Tressel, Buckeyes Looking For Improvement

It was a hard-fought football game at Wisconsin, but Ohio State came out on the positive side on the scoreboard. In the injury department, however, a few players are still working their way back to health. Find out what head coach Jim Tressel thinks of his team's situation as the Buckeyes get ready for Purdue this weekend.

A slightly battered and bruised Ohio State football team got back to business Sunday following a road win against Wisconsin.

Now the focus is on getting healthy and improving on a game that took some good fortune, as head coach Jim Tressel put it, for the Buckeyes to emerge with the victory.

"We also know that we've got to play a lot better than that if we're going to have a chance here in the Big Ten," an under-the-weather head coach told reporters at his weekly press luncheon.

Tressel's comments referred to the fact that, although OSU defeated the Badgers by a 20-17 margin, it did so while fumbling the ball four times and turning the ball over twice. In addition, the team's offensive unit put together drives that resulted in touchdowns just twice: on the first and last series of the game.

But now, at 5-1 overall and 2-0 in the Big Ten, the Buckeyes return home to host Purdue (3:30, ABC) this Saturday. They will do so with a team that had six players grade out with winning performances against the Badgers – three on each side of the ball.

One of them was senior defensive lineman Nader Abdallah, who graded out with a 92 percent rating. Senior left tackle Alex Boone graded out as the top offensive lineman while blocking for Chris "Beanie" Wells, the team's offensive player of the week.

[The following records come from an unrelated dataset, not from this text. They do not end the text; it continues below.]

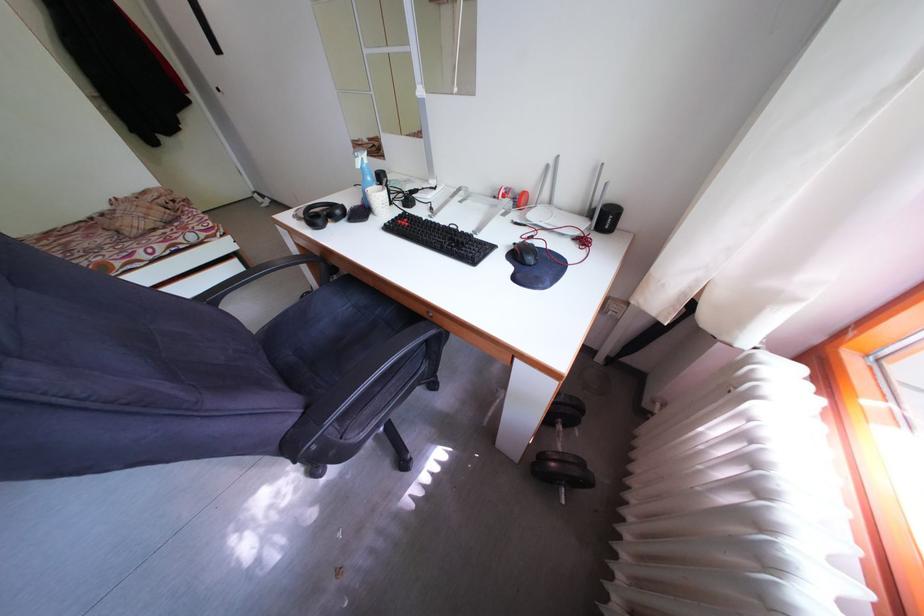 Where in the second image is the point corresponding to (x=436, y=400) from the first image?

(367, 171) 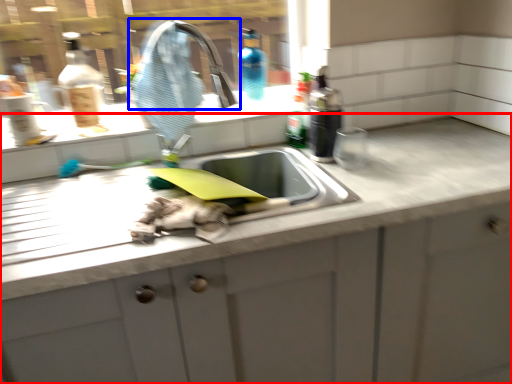 Question: Which point is closer to the camera, countertop (highlighted by a red box) or tap (highlighted by a blue box)?

Choices:
 (A) countertop
 (B) tap

Answer: (A) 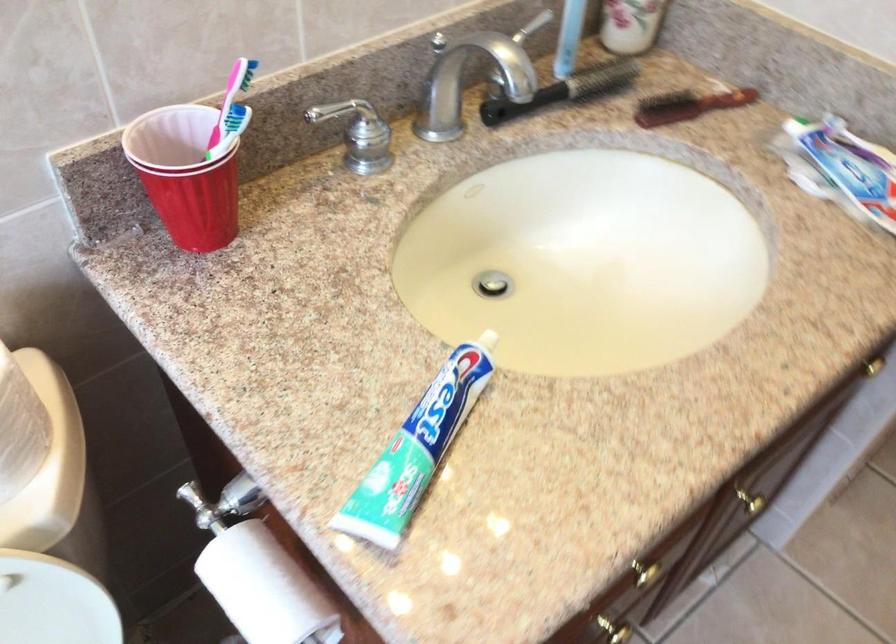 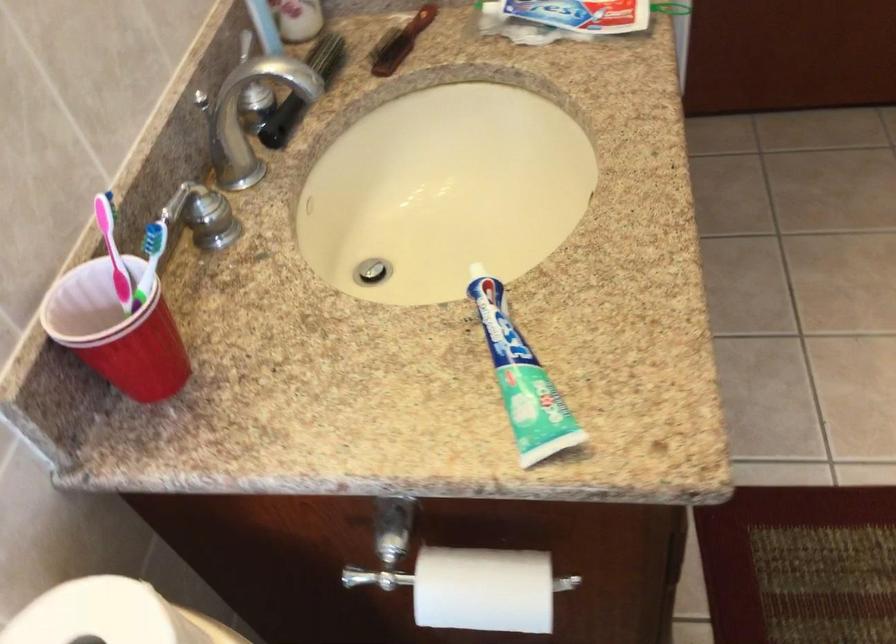 Find the pixel in the second image that matches point 362,135 in the first image.

(207, 212) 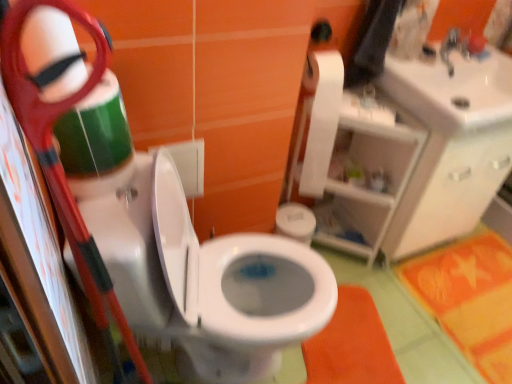 Question: Is orange/yellow fabric bath mat at lower right, the 2th bath mat from the left, positioned with its back to white glossy sink at upper right?

Choices:
 (A) no
 (B) yes

Answer: (A)

Question: Can you confirm if orange/yellow fabric bath mat at lower right, the 2th bath mat from the left, is bigger than white glossy sink at upper right?

Choices:
 (A) no
 (B) yes

Answer: (A)

Question: Is orange/yellow fabric bath mat at lower right, the first bath mat positioned from the right, shorter than white glossy sink at upper right?

Choices:
 (A) no
 (B) yes

Answer: (B)

Question: Is orange/yellow fabric bath mat at lower right, the first bath mat positioned from the right, in front of white glossy sink at upper right?

Choices:
 (A) no
 (B) yes

Answer: (A)

Question: Could you tell me if orange/yellow fabric bath mat at lower right, the 2th bath mat from the left, is turned towards white glossy sink at upper right?

Choices:
 (A) yes
 (B) no

Answer: (B)

Question: Is orange/yellow fabric bath mat at lower right, the first bath mat positioned from the right, thinner than white glossy sink at upper right?

Choices:
 (A) no
 (B) yes

Answer: (A)

Question: From a real-world perspective, is orange/yellow fabric bath mat at lower right, the first bath mat positioned from the right, beneath orange fabric bath mat at lower center, which is the first bath mat in left-to-right order?

Choices:
 (A) yes
 (B) no

Answer: (A)

Question: Is orange/yellow fabric bath mat at lower right, the first bath mat positioned from the right, at the left side of orange fabric bath mat at lower center, which is the first bath mat in left-to-right order?

Choices:
 (A) yes
 (B) no

Answer: (B)

Question: Can you confirm if orange/yellow fabric bath mat at lower right, the first bath mat positioned from the right, is positioned to the right of orange fabric bath mat at lower center, which is the first bath mat in left-to-right order?

Choices:
 (A) no
 (B) yes

Answer: (B)

Question: From a real-world perspective, is orange/yellow fabric bath mat at lower right, the 2th bath mat from the left, positioned over orange fabric bath mat at lower center, which is the first bath mat in left-to-right order, based on gravity?

Choices:
 (A) no
 (B) yes

Answer: (A)

Question: Is orange/yellow fabric bath mat at lower right, the 2th bath mat from the left, outside orange fabric bath mat at lower center, the second bath mat viewed from the right?

Choices:
 (A) no
 (B) yes

Answer: (B)

Question: Can orange fabric bath mat at lower center, the second bath mat viewed from the right, be found inside orange/yellow fabric bath mat at lower right, the first bath mat positioned from the right?

Choices:
 (A) no
 (B) yes

Answer: (A)

Question: Does white matte toilet paper at upper right have a larger size compared to orange fabric bath mat at lower center, which is the first bath mat in left-to-right order?

Choices:
 (A) yes
 (B) no

Answer: (B) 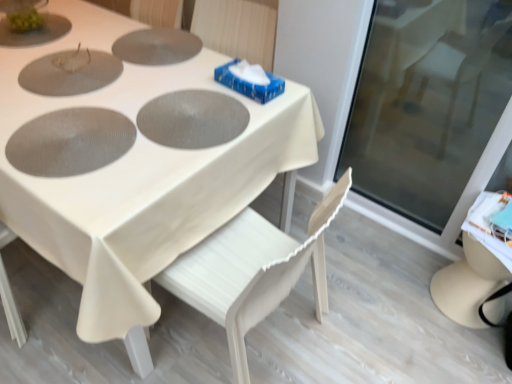 The height and width of the screenshot is (384, 512). I want to click on free point behind gray matte pizza pan at center, which is the second pizza pan in back-to-front order, so click(179, 64). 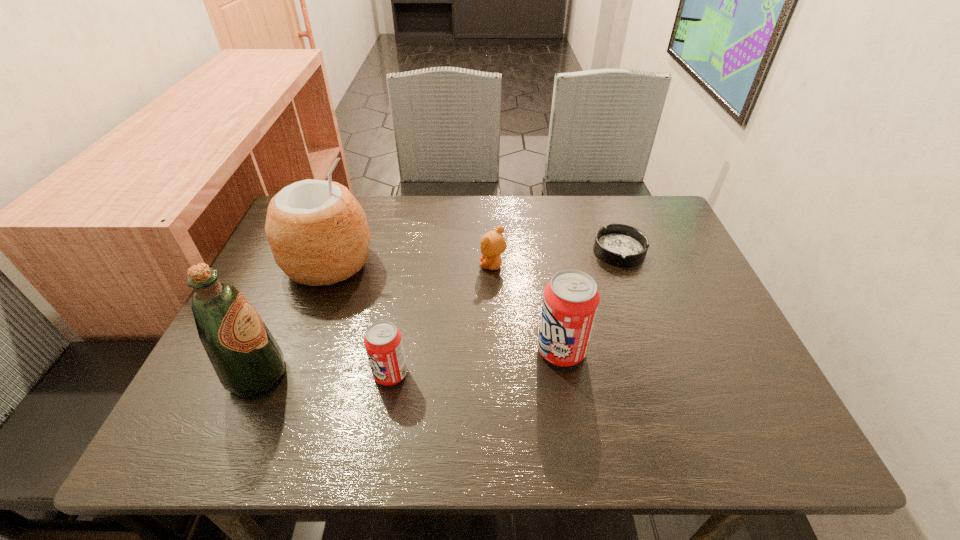 You are a GUI agent. You are given a task and a screenshot of the screen. Output one action in this format:
    pyautogui.click(x=<x>, y=<y>)
    Task: Click on the free location located 0.270m on the surface of the left soda can
    The width and height of the screenshot is (960, 540).
    Given the screenshot: What is the action you would take?
    pyautogui.click(x=242, y=374)

Locate an element on the screen. vacant space located on the surface of the left soda can is located at coordinates (296, 374).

According to Tressel, the coaches were not sure how much Wells would be able to handle in his second game back in action after missing three games with a foot/toe injury.

"I wasn't 100 percent sure how much he could play because he'd only carried it a dozen times the week before," Tressel said. "For him to step up after (Dan Herron) got hurt and carry it over 20 times was a real plus for us. To me, he looked healthier than he's looked since the preseason."

Tressel added that Wells was sore after the game but has since bounced back well.

Freshman quarterback Terrelle Pryor, who led the game-winning touchdown drive in the final minutes of the game, suffered what Tressel termed a "goose knob" on his right (throwing) hand. The injury is not serious, and Pryor did not miss any action because of it.

Herron was one of two players to suffer a concussion during the contest. Both he and sophomore wide receiver Dane Sanzenbacher are out for the Purdue game as they recover. The recovery time for a head injury is typically about eight days, Tressel said. Tressel said the coaches had submitted the play where Herron was injured for the Big Ten to review as part of their weekly process.

Sanzenbacher and Herron are not the only two players unavailable for this week's game. Freshman right tackle J.B. Shugarts is out, as are senior tight end Rory Nicol and junior linebacker Austin Spitler. All three are expected to be available for the team's Oct. 18 road trip to Michigan State.

Redshirt freshman defensive back Donnie Evege is continuing to rehab an undisclosed injury along with players coming off of surgery such as Andre Amos, but Tressel did not say Evege had undergone a medical procedure.

Senior offensive lineman Steve Rehring returned to the lineup after being injured against USC in the third week of the season but missed two long drives while he was in the bathroom, Tressel said. The status of the team's offensive line, where freshman Michael Brewster has taken over at center and pushed former starter Jim Cordle to Rehring's vacated left guard spot, remains in flux.

Had he not missed a few assignments during the final drive of the Wisconsin game, Brewster would have graded out with a winning performance, Tressel said. It was his third start at center.

Junior defensive tackle Todd Denlinger saw just a few plays of action against the Badgers as he continues to battle his way back from an ankle injury, but Tressel was encouraged with what he saw.

"He only got in a couple or three plays this game, but they were the couple or best three plays he's had in a month," Tressel said. "The problem with those ankles is that you feel better but then you hit a plateau and you don't get any better until you hit a certain point.

"I think he hit that point where he's on the upward. He made a couple of really good-looking plays. I think he's turned the corner."